不本意な姫ポジの俺とメンタル強めな一軍男子

「……謙虚すぎだし、そもそもなんでキスを経験せずに人生終わるとか思ってんの」
 そんな俺に、慈悲深い大神は眉を下げて微笑んでいた。
「あー……ほら、俺って男として見られることないから」
 女の子から話しかけられることはある。だけど恋愛対象ではないことは言葉の端々から感じ取っていた。

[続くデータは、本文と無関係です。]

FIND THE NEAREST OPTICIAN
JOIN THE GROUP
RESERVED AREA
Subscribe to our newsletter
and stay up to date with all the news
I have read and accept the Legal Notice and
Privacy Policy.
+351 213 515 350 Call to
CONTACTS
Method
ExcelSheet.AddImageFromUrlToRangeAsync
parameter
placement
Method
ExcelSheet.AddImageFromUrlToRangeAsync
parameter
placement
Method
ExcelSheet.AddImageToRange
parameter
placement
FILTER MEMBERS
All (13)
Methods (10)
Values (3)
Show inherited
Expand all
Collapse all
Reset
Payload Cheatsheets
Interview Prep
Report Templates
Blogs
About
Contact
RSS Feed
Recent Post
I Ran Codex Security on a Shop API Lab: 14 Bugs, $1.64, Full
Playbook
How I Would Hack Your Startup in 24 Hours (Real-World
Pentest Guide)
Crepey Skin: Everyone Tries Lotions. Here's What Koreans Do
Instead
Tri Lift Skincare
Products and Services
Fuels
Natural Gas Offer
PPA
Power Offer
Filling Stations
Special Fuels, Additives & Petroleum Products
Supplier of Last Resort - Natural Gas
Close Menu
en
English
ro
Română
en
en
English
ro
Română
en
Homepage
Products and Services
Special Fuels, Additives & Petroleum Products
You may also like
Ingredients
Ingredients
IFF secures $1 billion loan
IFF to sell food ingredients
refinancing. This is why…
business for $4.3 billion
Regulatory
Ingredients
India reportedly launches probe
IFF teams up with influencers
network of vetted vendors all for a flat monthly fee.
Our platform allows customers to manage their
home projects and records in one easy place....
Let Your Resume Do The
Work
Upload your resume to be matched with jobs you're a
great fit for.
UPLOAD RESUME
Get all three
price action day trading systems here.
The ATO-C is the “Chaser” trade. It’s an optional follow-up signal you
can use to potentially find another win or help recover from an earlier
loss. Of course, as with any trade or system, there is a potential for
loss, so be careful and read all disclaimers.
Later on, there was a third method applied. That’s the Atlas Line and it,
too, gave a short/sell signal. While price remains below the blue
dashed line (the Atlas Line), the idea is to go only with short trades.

 昔から可愛いと言われることが圧倒的に多かった。それは子どものときから高校生になった今も。
 人生でかっこいいと言われたことなんて一度もない。
 そのことに慣れているし、べつに言われたいわけでもないんだけど。
「正直、今まで誰かを好きになったことがなかったから。このまま終わるのかなとか」
「で、俺にファーストキスを奪われたわけだ」
「その節はありがとうございました。まあ、ほっぺですけども」
「だからなんでお礼言われてんの、俺」
 おかしそうにする横顔は、ずっと見ていたくなるような特別なものだった。
「……大神って笑うんだ」
「笑うだろ、人間だし」
 言われてみればそうだ。大神は学校でもよく笑ってる。
 ただ、いつもとちょっとちがったような気がするのは、気のせいだろうか。
「なんか、大神がモテる理由がまたひとつ分かったわ」
「なにそれ」
 呆れたように、でも嫌味のない反応に俺も笑みが浮かぶ。
「素でかっこいいんだろうな。どこを切り取っても欠点がないっていうか」
「そんなことないけど」
「でも、あれだけ告白されると慣れたりする?」
 ぽろっと出たその質問に、大神は空を見上げた。
「またか、とかは思う」
「でもちゃんと対応はしてるよね」
 告白は断ることで有名だけど、呼び出されたら無碍にしないことを知っている。
「だからモテるんだろうなあ」
「おだてられてもなにもあげないけど」
「大神が羨ましいって話」
「そう?」
 見上げていた顔が、俺に戻ってくる。
「小鳩だっていいもん持ってると思うけど」
 それがやけに真剣な口調だったから、照れくさくなって大げさに「ないない」と手を振った。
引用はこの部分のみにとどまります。